Simon King was the records officer for a group of anglers called the Osprey Specimen Group. He was working on this book to celebrate the 10th anniversary of the group when he was diagnosed with cancer, which sadly proved terminal.
With Bob Hornegold at the helm, the group and friends completed this book as a tribute to Simon, and to raise funds for cancer research.
Its chapters cover a diverse range of coarse fish, with the common thread of dedication swimming through it. It is a window into the mind of those who fish much more than I, who think long-term and scientifically, but who also share my love of the outside world.
When I started out on the Irish carp scene in the 1990s we sat by lakes for days, and occasionally weeks, but I never had the steel to commit to it. For some of the Ospreys, it is a way of life, the constant search for big fish, the exploding of myths, the completion of hard challenges. It takes a particular type of person to put himself through the wringer like that, and I am full of admiration for anyone who follows that path, for I simply lacked the patience. Long fishless periods by the bank doesn’t sound appealing, but when you see the size of some of the fish in this book, you’d be excused for contemplating a change of approach—enormous carp, chub, barbel, pike—the fish of dreams right in front of you and real.

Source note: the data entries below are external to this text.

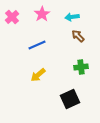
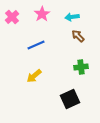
blue line: moved 1 px left
yellow arrow: moved 4 px left, 1 px down
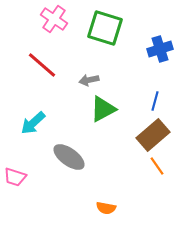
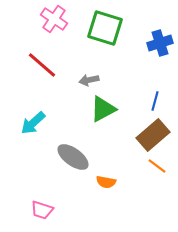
blue cross: moved 6 px up
gray ellipse: moved 4 px right
orange line: rotated 18 degrees counterclockwise
pink trapezoid: moved 27 px right, 33 px down
orange semicircle: moved 26 px up
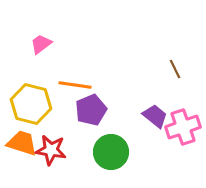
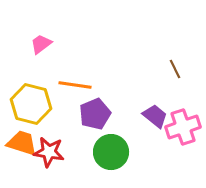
purple pentagon: moved 4 px right, 4 px down
red star: moved 2 px left, 2 px down
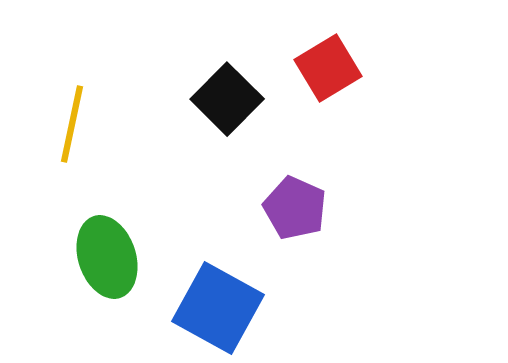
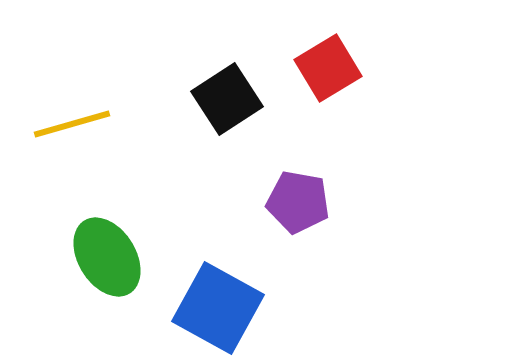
black square: rotated 12 degrees clockwise
yellow line: rotated 62 degrees clockwise
purple pentagon: moved 3 px right, 6 px up; rotated 14 degrees counterclockwise
green ellipse: rotated 14 degrees counterclockwise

The account of Simon King’s 8lb 14oz chub, caught in the middle of a freezing winter, sent a chill through my body but warmed my heart, and will stay with me for some time.
As well as some lesser-known members of its group, it is a who’s who of the specimen scene with the Lea valley very much towards the centre, it has some guest appearances from very well-known angler-writers—Martin Bowler, Chris Yates, Chris Turnbull, and Mark Walsingham to name but a few (Mark’s dedication to his friend Prof is beautiful), and a fascinating chapter by Len Arbery on Thames barbel from the 1950s onwards (if you think fishing was better back then, read Len’s description of the state of the Thames at Chiswick). Bob Hornegold’s piece on specimen hunting, Sam Meeuwissen’s hilarious views on a tough year and Gary Newman’s sheer stubbornness on relief channel carping are just some of the fascinating insights into a world that is often mistaken as being closed off and secretive, but is in fact quite the opposite, where friends share ideas and triumphs and appreciate the sunsets or dawns just as much as any angler, whether using carbon or cane. It seems that just as important as a specimen hunter’s set of accurate scales, is a well-charged phone full of numbers of reliable comrades who’ll drop whatever they’re doing at whatever ungodly hour to drive to a random waterside and help verify another stunning catch. If that isn’t a fine fellowship of anglers, what is?
Beautifully produced by Calm Productions, and containing some 40 chapters, this book offers a lot of reading, so keep it close to the armchair. Many of the pieces get down-and-dirty with the detail, but this is essential to understanding how the mind of the specimen hunter works (patience my boy!). It is also a reservoir of useful tips, as many share the secrets to their success.
By all accounts, that is very reflective of the type of person Simon King was, personable, kind and generous, and a hell of an angler. This book stands as a fitting dedication.